Chapter 350 350. Understand

That is, I understand that Lili is actually a very good little girl, and I also know that my daughter has never been a bad person, but when I need to ask for something, I will think of the things I did when I was a child, that is, all the things I have done to my daughter. The hard money makes me really lose face when I ask you, and even feel uncomfortable, but my husband's family really doesn't think it, and always thinks this is your daughter.

What can you not say to your daughter, that is, after you say it, the child can have a very good piety. This is a good thing, that is, you must say it, and if you don’t say it, you will treat you This daughter is not good, you are not good, I only came to find this Lili under such circumstances, in fact, Lili has always given her face, because this Lili of mine has given her face, In fact, I have stood up at my in-law's house, otherwise I have been in a miserable state.

And although I don't know what my ex-husband's attitude towards my daughter is, I understand that sometimes the topics I talk about in my heart are all in my ex-husband's mind, because this ex-husband has been thinking about it for a long time. I told myself before that sometimes I actually regret it. The first is to regret the state of my daughter at that time, because both of them were young and energetic at the time, and they both wanted more, but they didn’t think about it. over the children's affairs.

But later, I regretted that my daughter had become a person that I couldn’t even climb up to. At that time, I really regretted it, because when your daughter already has a career of her own, you should know about this child. It will never be like the same feeling as before when you open your mouth, that is, all the opportunities you were waiting for are gone in an instant, and they are all fake. What you need is a simple thing, it is simple A good feeling for a person.

But the relationship between me and my daughter, let alone my daughter's own feelings, is that I know that it is not in a good state all the time. In fact, I also understand a lot, and I actually understand these problems in my heart. When I think that the matter itself is because of my own problems, I actually know that the biggest difficulty between each other is that the two people are not suitable for each other, which is the feeling of being together as a couple.

In the past, when I was with my ex-husband, I actually felt that because the two of them had known each other since childhood, and at that time, the ex-husband’s father was also my teacher. I always thought that the so-called love should be a luxury, but not everyone has it. Before the two people met each other, they had never met the person who made their hearts move, so they felt that each other might be the best.

But when we got along later, I actually knew that even if there is no so-called love, love is a luxury, but life without it at all is boring, and I just feel like I am trapped, something I want to have It's not that my marriage is free, and I was originally a very selfish person. In fact, when I felt that my unhappiness came from this marriage, it was already not right.

What I have always wanted is that life is a kind of life, that is, everything comes according to my own ideas. After all, I have been like this for a lot of time, but I never thought that everything about me would change after the birth of a child. At the beginning What I have done very well in my work is to change, and I can already improve to a higher level, because the child has everything, and I need to come back to take care of my child, and my husband thinks that his daughter is just Bad people feel even more uncomfortable.

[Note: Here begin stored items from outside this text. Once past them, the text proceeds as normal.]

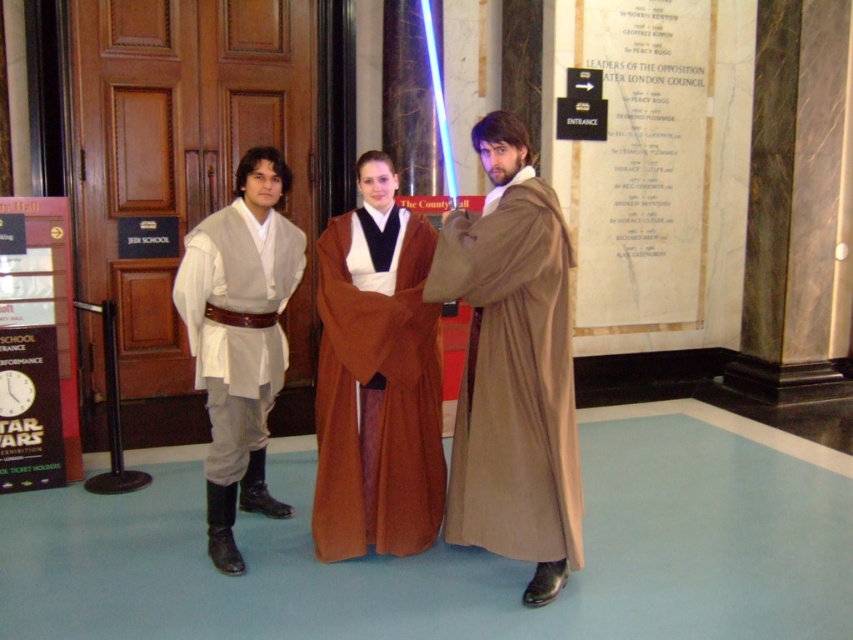 Question: Which point is closer to the camera?

Choices:
 (A) brown satin robe at center
 (B) brown woolen robe at center
 (C) white matte robe at left

Answer: (B)

Question: Does brown woolen robe at center appear under brown satin robe at center?

Choices:
 (A) yes
 (B) no

Answer: (B)

Question: Which of the following is the farthest from the observer?

Choices:
 (A) (473, 342)
 (B) (318, 236)

Answer: (B)

Question: Which point is closer to the camera taking this photo?

Choices:
 (A) (192, 272)
 (B) (352, 355)

Answer: (B)

Question: Considering the relative positions of brown woolen robe at center and white matte robe at left in the image provided, where is brown woolen robe at center located with respect to white matte robe at left?

Choices:
 (A) below
 (B) above

Answer: (A)

Question: Is brown woolen robe at center above brown satin robe at center?

Choices:
 (A) yes
 (B) no

Answer: (A)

But at that time, no one around me could express this uncomfortable feeling. It was impossible for my daughter to understand the difficulties of girls in this society when she was young. When I looked at my daughter, I was really anxious. , because I know that if you rely on a face, it will actually be very difficult in the future. There are too many things you need to pay attention to, but if you have your own skills, you don't have to worry.

I just want my daughter to be able to take the road that I haven’t been on since I started, just to go on, to be a girl who needs to be looked up to by others, but I see that my daughter’s study is already very hard. When it's not good, I actually feel a little uncomfortable in my heart, because my dream seems to be gone, and the feeling of having nothing is very uncomfortable.

But what I have always told myself is that there will still be opportunities in the future, but when my child grows up, my husband in this process is as if the child is his own, and most of the time he tells himself This child is not good here, and it is not good there, but I never said that I should settle down and take good care of my child. At that time, I felt even more uncomfortable in my heart. Obviously, I lost a lot after giving birth to this child.

Now I am taking care of the child by myself, even in many cases, I have not really changed from an ordinary girl to a mother in my heart, so at that time I really owed the child , I felt it after my divorce later, that is, other people's children are always accompanied by their parents, while my own children have been alone since they were young. .

In fact, I don't want to, but at this time, the distance between myself and my daughter seems to be very large, even if I don't see her normally, it's fine, even when I see her, I actually feel like two people Personally, I don’t have anything to talk about. When I was young, my daughter seemed to need me very much. When she grows up, she is really better than me. It’s good that she doesn’t need me most of the time, and she is also very good.

When I was young, I always felt that the person I want to be when I grow up is the person my daughter is now. It is very good and great to be confident and have my own plan, but sometimes I just feel uncomfortable. I have never been involved in my daughter's life. When I was a child, I fought with my husband. Even if you don't care about the children, I don't care. Then the children have been growing up with their grandparents, and I actually have few opportunities to see them.

Because the two old people are always angry, and they feel that they are not good to the children, but they actually understand it.